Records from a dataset
☆ ☆ ☆ ☆ ☆

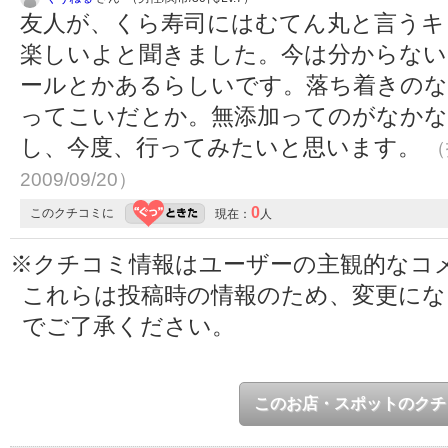
友人が、くら寿司にはむてん丸と言うキ
楽しいよと聞きました。今は分からない
ールとかあるらしいです。落ち着きのな
ってこいだとか。無添加ってのがなかな
し、今度、行ってみたいと思います。
（
2009/09/20）
0
このクチコミに
現在：
人
※クチコミ情報はユーザーの主観的なコ
これらは投稿時の情報のため、変更に
でご了承ください。
このお店・スポットのクチ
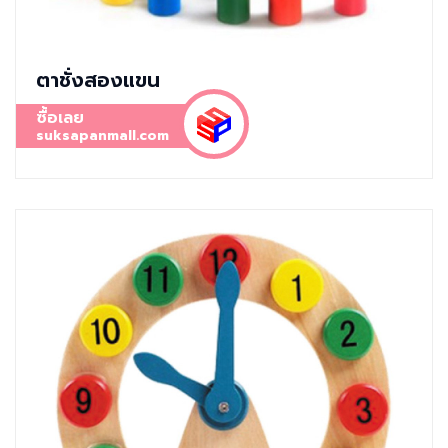
ตาชั่งสองแขน
ซื้อเลย
suksapanmall.com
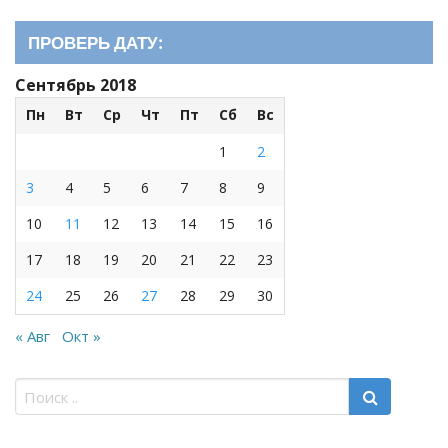
ПРОВЕРЬ ДАТУ:
Сентябрь 2018
Пн
Вт
Ср
Чт
Пт
Сб
Вс
1
2
3
4
5
6
7
8
9
10
11
12
13
14
15
16
17
18
19
20
21
22
23
24
25
26
27
28
29
30
« Авг
Окт »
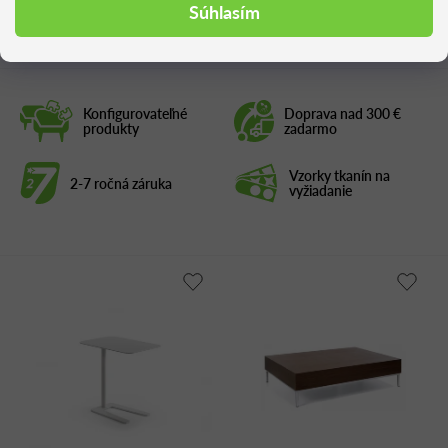
Podobné produkty
Súhlasím
Konfigurovateľné
Doprava nad 300 €
produkty
zadarmo
Vzorky tkanín na
2-7 ročná záruka
vyžiadanie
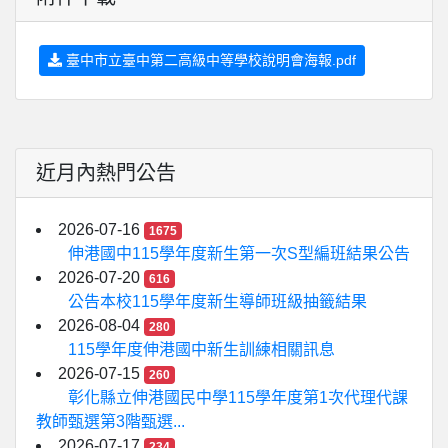
臺中市立臺中第二高級中等學校說明會海報.pdf
近月內熱門公告
2026-07-16
1675
伸港國中115學年度新生第一次S型編班結果公告
2026-07-20
616
公告本校115學年度新生導師班級抽籤結果
2026-08-04
280
115學年度伸港國中新生訓練相關訊息
2026-07-15
260
彰化縣立伸港國民中學115學年度第1次代理代課
教師甄選第3階甄選...
2026-07-17
234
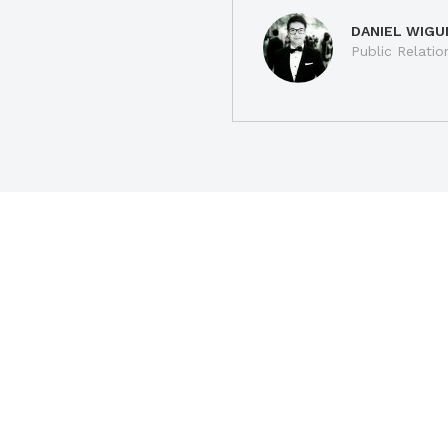
DANIEL WIGU
Public Relatio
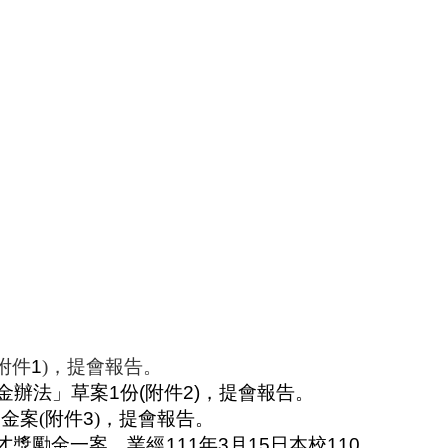
附件
1
)
，提會報告。
金辦法」草案
1
份
(
附件
2
)
，提會報告。
勵金案
(
附件
3
)
，提會報告。
才獎勵金一案，業經
111
年
3
月
15
日本校
110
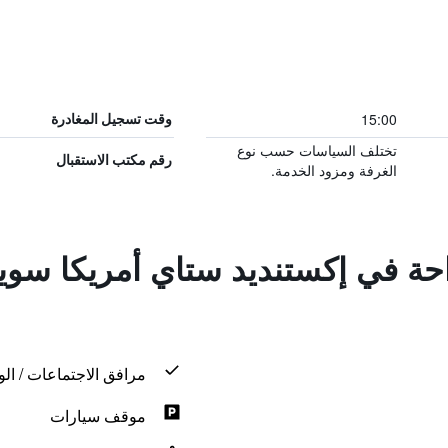
15:00
وقت تسجيل المغادرة
تختلف السياسات حسب نوع
رقم مكتب الاستقبال
الغرفة ومزود الخدمة.
احة في إكستنديد ستاي أمريكا سويت
مرافق الاجتماعات / الو
موقف سيارات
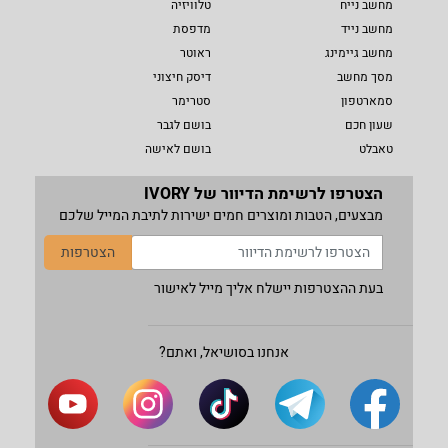
מחשב נייח
טלוויזיה
מחשב נייד
מדפסת
מחשב גיימינג
ראוטר
מסך מחשב
דיסק חיצוני
סמארטפון
סטרימר
שעון חכם
בושם לגבר
טאבלט
בושם לאישה
הצטרפו לרשימת הדיוור של IVORY
מבצעים, הטבות ומוצרים חמים ישירות לתיבת המייל שלכם
הצטרפות
בעת ההצטרפות יישלח אליך מייל לאישור
אנחנו בסושיאל, ואתם?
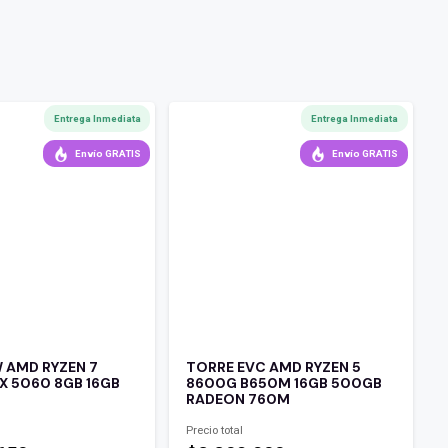
Entrega Inmediata
Entrega Inmediata
Envío GRATIS
Envío GRATIS
 AMD RYZEN 7
TORRE EVC AMD RYZEN 5
X 5060 8GB 16GB
8600G B650M 16GB 500GB
RADEON 760M
Precio total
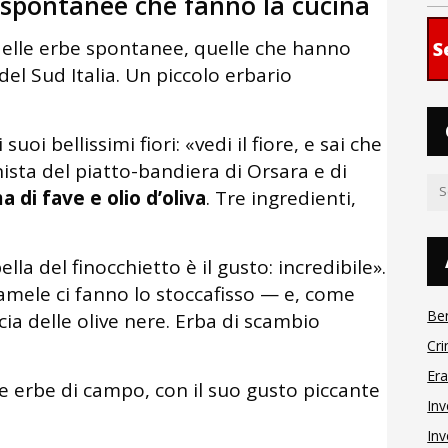
e spontanee che fanno la cucina
 delle erbe spontanee, quelle che hanno
S
el Sud Italia. Un piccolo erbario
suoi bellissimi fiori: «vedi il fiore, e sai che
nista del piatto-bandiera di Orsara e di
a di fave e olio d’oliva
. Tre ingredienti,
lla del finocchietto è il gusto: incredibile».
 Jamele ci fanno lo stoccafisso — e, come
Be
cia delle olive nere. Erba di scambio
Cri
Er
e erbe di campo, con il suo gusto piccante
Inv
Inv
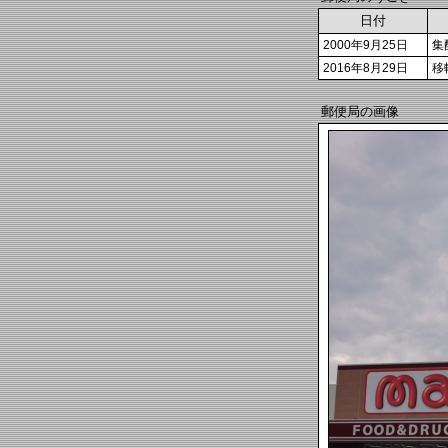
日付
2000年9月25日
集
2016年8月29日
移
郵便局の画像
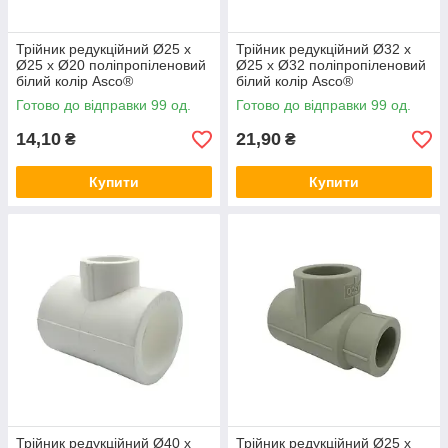
Трійник редукційний Ø25 x
Трійник редукційний Ø32 x
Ø25 x Ø20 поліпропіленовий
Ø25 x Ø32 поліпропіленовий
білий колір Asco®
білий колір Asco®
Готово до відправки 99 од.
Готово до відправки 99 од.
14,10
21,90
₴
₴
Купити
Купити
Трійник редукційний Ø40 x
Трійник редукційний Ø25 x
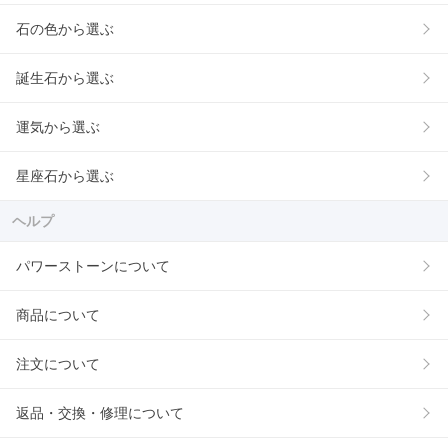
石の色から選ぶ
誕生石から選ぶ
運気から選ぶ
星座石から選ぶ
ヘルプ
パワーストーンについて
商品について
注文について
返品・交換・修理について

☆ ☆ ☆ ☆ ☆

- **Problem description**:
Nothing but the records, copied exactly and stripped of pictures, should be returned.

- **Written answer**:
友人が、くら寿司にはむてん丸と言うキ
楽しいよと聞きました。今は分からない
ールとかあるらしいです。落ち着きのな
ってこいだとか。無添加ってのがなかな
し、今度、行ってみたいと思います。
（
2009/09/20）
0
このクチコミに
現在：
人
※クチコミ情報はユーザーの主観的なコ
これらは投稿時の情報のため、変更に
でご了承ください。
このお店・スポットのクチ
ตาชั่งสองแขน
ซื้อเลย
suksapanmall.com
ПРОВЕРЬ ДАТУ:
Сентябрь 2018
Пн
Вт
Ср
Чт
Пт
Сб
Вс
1
2
3
4
5
6
7
8
9
10
11
12
13
14
15
16
17
18
19
20
21
22
23
24
25
26
27
28
29
30
« Авг
Окт »
Podobné produkty
Súhlasím
Konfigurovateľné
Doprava nad 300 €
produkty
zadarmo
Vzorky tkanín na
2-7 ročná záruka
vyžiadanie
臺中市立臺中第二高級中等學校說明會海報.pdf
近月內熱門公告
2026-07-16
1675
伸港國中115學年度新生第一次S型編班結果公告
2026-07-20
616
公告本校115學年度新生導師班級抽籤結果
2026-08-04
280
115學年度伸港國中新生訓練相關訊息
2026-07-15
260
彰化縣立伸港國民中學115學年度第1次代理代課
教師甄選第3階甄選...
2026-07-17
234
DANIEL WIGU
Public Relatio
附件
1
)
，提會報告。
金辦法」草案
1
份
(
附件
2
)
，提會報告。
勵金案
(
附件
3
)
，提會報告。
才獎勵金一案，業經
111
年
3
月
15
日本校
110
15:00
وقت تسجيل المغادرة
تختلف السياسات حسب نوع
رقم مكتب الاستقبال
الغرفة ومزود الخدمة.
احة في إكستنديد ستاي أمريكا سويت
مرافق الاجتماعات / الو
موقف سيارات
מחשב נייח
טלוויזיה
מחשב נייד
מדפסת
מחשב גיימינג
ראוטר
מסך מחשב
דיסק חיצוני
סמארטפון
סטרימר
שעון חכם
בושם לגבר
טאבלט
בושם לאישה
הצטרפו לרשימת הדיוור של IVORY
מבצעים, הטבות ומוצרים חמים ישירות לתיבת המייל שלכם
הצטרפות
בעת ההצטרפות יישלח אליך מייל לאישור
אנחנו בסושיאל, ואתם?
Entrega Inmediata
Entrega Inmediata
Envío GRATIS
Envío GRATIS
 AMD RYZEN 7
TORRE EVC AMD RYZEN 5
X 5060 8GB 16GB
8600G B650M 16GB 500GB
RADEON 760M
Precio total
e spontanee che fanno la cucina
 delle erbe spontanee, quelle che hanno
S
el Sud Italia. Un piccolo erbario
suoi bellissimi fiori: «vedi il fiore, e sai che
nista del piatto-bandiera di Orsara e di
a di fave e olio d’oliva
. Tre ingredienti,
lla del finocchietto è il gusto: incredibile».
 Jamele ci fanno lo stoccafisso — e, come
Be
cia delle olive nere. Erba di scambio
Cri
Er
e erbe di campo, con il suo gusto piccante
Inv
Inv
日付
2000年9月25日
集
2016年8月29日
移
郵便局の画像
Трійник редукційний Ø25 x
Трійник редукційний Ø32 x
Ø25 x Ø20 поліпропіленовий
Ø25 x Ø32 поліпропіленовий
білий колір Asco®
білий колір Asco®
Готово до відправки 99 од.
Готово до відправки 99 од.
14,10
21,90
₴
₴
Купити
Купити
Трійник редукційний Ø40 x
Трійник редукційний Ø25 x
石の色から選ぶ
誕生石から選ぶ
運気から選ぶ
星座石から選ぶ
ヘルプ
パワーストーンについて
商品について
注文について
返品・交換・修理について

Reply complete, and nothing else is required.